Assume HX: finite X.

Assume Hy: y ∉ X.

Assume IH: finite {f x|x ∈ X}.

We will prove finite {f x|x ∈ X ∪ {y}}.

We prove the intermediate claim L1: {f x|x ∈ X ∪ {y}} = {f x|x ∈ X} ∪ {f y}.

Apply set_ext to the current goal.

Let z be given.

Assume Hz: z ∈ {f x|x ∈ X ∪ {y}}.

Apply ReplE_impred (X ∪ {y}) f z Hz to the current goal.

Let x be given.

Assume Hx: x ∈ X ∪ {y}.

Assume Hzx: z = f x.

We will prove z ∈ {f x|x ∈ X} ∪ {f y}.

Apply binunionE X {y} x Hx to the current goal.

Assume H1: x ∈ X.

Apply binunionI1 to the current goal.

rewrite the current goal using Hzx (from left to right).

An exact proof term for the current goal is ReplI X f x H1.

Assume H1: x ∈ {y}.

Apply binunionI2 to the current goal.

rewrite the current goal using Hzx (from left to right).

rewrite the current goal using SingE y x H1 (from left to right).

Apply SingI to the current goal.

Let z be given.

Assume Hz: z ∈ {f x|x ∈ X} ∪ {f y}.

Apply binunionE {f x|x ∈ X} {f y} z Hz to the current goal.

Assume H1: z ∈ {f x|x ∈ X}.

Apply ReplE_impred X f z H1 to the current goal.

Let x be given.

Assume Hx: x ∈ X.

Assume Hzx: z = f x.

rewrite the current goal using Hzx (from left to right).

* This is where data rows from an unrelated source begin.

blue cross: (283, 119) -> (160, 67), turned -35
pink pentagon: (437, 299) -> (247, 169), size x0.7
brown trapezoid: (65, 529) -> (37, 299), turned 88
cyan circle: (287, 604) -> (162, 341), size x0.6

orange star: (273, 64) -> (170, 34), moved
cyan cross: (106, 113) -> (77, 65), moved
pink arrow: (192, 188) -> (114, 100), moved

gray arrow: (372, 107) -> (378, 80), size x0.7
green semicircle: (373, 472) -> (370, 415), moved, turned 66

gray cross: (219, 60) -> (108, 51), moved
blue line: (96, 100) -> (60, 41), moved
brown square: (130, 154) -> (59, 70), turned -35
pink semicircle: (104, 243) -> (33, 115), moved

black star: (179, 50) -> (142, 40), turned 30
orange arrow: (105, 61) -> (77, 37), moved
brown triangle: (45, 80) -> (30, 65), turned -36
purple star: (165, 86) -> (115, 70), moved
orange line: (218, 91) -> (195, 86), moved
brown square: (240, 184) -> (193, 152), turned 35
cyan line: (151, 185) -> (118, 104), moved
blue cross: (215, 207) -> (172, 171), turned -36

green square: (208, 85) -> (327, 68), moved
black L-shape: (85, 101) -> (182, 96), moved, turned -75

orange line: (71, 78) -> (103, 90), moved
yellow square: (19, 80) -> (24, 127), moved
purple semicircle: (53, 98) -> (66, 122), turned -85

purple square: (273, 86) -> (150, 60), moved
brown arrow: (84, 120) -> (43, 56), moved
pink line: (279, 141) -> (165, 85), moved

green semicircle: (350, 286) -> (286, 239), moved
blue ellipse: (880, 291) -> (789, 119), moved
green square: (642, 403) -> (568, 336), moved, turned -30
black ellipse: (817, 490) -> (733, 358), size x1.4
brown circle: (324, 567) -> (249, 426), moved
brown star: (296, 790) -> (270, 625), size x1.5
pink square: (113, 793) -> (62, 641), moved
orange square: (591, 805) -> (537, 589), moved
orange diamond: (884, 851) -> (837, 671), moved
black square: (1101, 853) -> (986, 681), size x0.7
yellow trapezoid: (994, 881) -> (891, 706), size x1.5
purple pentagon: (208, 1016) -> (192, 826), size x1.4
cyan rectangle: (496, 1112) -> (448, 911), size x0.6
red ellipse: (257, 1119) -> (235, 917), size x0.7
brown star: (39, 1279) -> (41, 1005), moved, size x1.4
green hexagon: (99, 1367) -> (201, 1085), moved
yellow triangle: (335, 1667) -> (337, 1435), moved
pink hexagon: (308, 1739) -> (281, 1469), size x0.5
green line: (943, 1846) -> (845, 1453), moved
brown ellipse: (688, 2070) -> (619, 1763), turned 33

Apply ReplI to the current goal.

We will prove x ∈ X ∪ {y}.

Apply binunionI1 to the current goal.

An exact proof term for the current goal is Hx.

Assume H1: z ∈ {f y}.

rewrite the current goal using SingE (f y) z H1 (from left to right).

We will prove f y ∈ {f x|x ∈ X ∪ {y}}.

Apply ReplI to the current goal.

Apply binunionI2 to the current goal.

We will prove y ∈ {y}.

Apply SingI to the current goal.

rewrite the current goal using L1 (from left to right).

Apply binunion_finite to the current goal.

An exact proof term for the current goal is IH.

Apply Sing_finite to the current goal.